The Trustee alleged deficiencies in the operation of the Debtors including the Defendants’ alleged failure to establish the systems and procedures necessary to collect receivables.
The Trustee’s complaint alleged that the company allegedly adopted an “inappropriate accounting” practice under which receivables that could not be collected allegedly continued to be carried on the company’s books as “assets”. The Trustee claimed that the company’s financial statements allegedly misstated its actual financial condition and led to alleged misrepresentations to the creditors. The creditors were allegedly defrauded into extending credit.
The trustee asserted that because of the alleged breaches the company allegedly suffered tens of millions of dollars in losses from uncollectible accounts receivable and incurred debt that it would be unable to pay. The trustee further claimed that the director Defendants allegedly abdicated their roles through “intentional ignorance” and/or “willful blindness” toward the alleged operational deficiencies, system failures, and improper accounting.
While describing the Delaware law on breach of fiduciary duty, the Court observed that the directors and officers of a Delaware corporation are required to use that amount of care which an ordinarily careful and prudent person would use in similar circumstances; and consider all material information reasonably available. The Court noted that the duty of care requires directors to inform themselves, before making a business decision, of all the material information reasonably available to them.
The Court found that the Trustee’s allegations consisted of a “Caremark claim” analyzed in In re Caremark Intern, Inc. Derivative Litig. “A Caremark claim asserts that a fiduciary failed adequately to oversee or supervise corporate operations”. The Court observed that “a Caremark claim must first analyze the information system or controls that the Board implemented, and second, examine the pleading for facts suggesting that the Board consciously failed to monitor or oversee operations”.
The Court repeated its observations in In re Liquid Holdings Group, Inc., holding that fact allegations demonstrating that a director or officer observed certain “red flags” but knowingly disregarded them such that they completely disabled themselves from being informed of risks or problems are generally deemed sufficient for the purposes of a Caremark claim.
The Defendants argued that the Trustee’s complaint allegedly failed to adequately allege specific acts and omissions of breach of fiduciary duty by specific Defendants. According to their motion, the complaint also failed to allege specific “red flags” that ought to have alerted particular defendants to those failures in the corporate systems.
Although the Court found that the complaint contained some allegations of specific conduct of particular Defendants., the Court added that most of the specific allegations were not made in the complaint itself. The Court found that these specific allegations were made in a complaint filed by a creditor against some of the Defendants. The said complaint was attached as an exhibit to and quoted in the Trustee’s complaint at several places.
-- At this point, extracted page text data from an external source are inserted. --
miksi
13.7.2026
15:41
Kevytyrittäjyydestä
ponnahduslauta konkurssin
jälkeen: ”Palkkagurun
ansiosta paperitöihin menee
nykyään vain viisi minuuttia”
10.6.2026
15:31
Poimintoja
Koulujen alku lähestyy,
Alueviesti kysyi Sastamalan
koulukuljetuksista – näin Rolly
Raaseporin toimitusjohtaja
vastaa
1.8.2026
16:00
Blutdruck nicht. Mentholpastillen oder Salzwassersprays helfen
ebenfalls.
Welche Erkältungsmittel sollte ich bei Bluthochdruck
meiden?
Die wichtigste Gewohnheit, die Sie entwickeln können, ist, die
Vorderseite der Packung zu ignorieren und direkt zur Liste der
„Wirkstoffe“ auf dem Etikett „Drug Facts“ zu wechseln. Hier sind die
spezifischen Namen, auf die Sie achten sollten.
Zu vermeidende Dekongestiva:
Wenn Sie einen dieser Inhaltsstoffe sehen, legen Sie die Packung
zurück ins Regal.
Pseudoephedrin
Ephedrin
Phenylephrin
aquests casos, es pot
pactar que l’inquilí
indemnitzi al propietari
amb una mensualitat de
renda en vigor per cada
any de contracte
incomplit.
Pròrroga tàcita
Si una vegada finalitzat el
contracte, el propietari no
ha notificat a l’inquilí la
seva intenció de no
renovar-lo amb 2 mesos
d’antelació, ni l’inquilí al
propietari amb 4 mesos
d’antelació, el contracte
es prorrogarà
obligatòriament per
Rule 10(c) of the Federal Rules of Procedure allows a plaintiff to attach a “written instrument,” such as a contract or other such document that has legal effect, to a complaint without repeating the language of the instrument itself in the body of the complaint. However, the Court ruled that the term “written instrument” did not include complaints of another plaintiff.
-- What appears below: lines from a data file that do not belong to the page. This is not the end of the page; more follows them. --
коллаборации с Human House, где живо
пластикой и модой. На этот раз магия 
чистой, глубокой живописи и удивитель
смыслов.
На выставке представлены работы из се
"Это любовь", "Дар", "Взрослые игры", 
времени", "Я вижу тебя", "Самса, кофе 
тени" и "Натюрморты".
Though the Court found that the complaint did not make specific allegations against specific Defendants, the Court considered the allegations sufficient, in light of the liberal pleading standards under Rule 8, to survive a motion to dismiss. The Court however held the trustee liable to present, at the summary judgment stage, actual evidence showing that each defendant either engaged in affirmative conduct that violated his or her fiduciary duties or failed to act in the face of a “red flag”.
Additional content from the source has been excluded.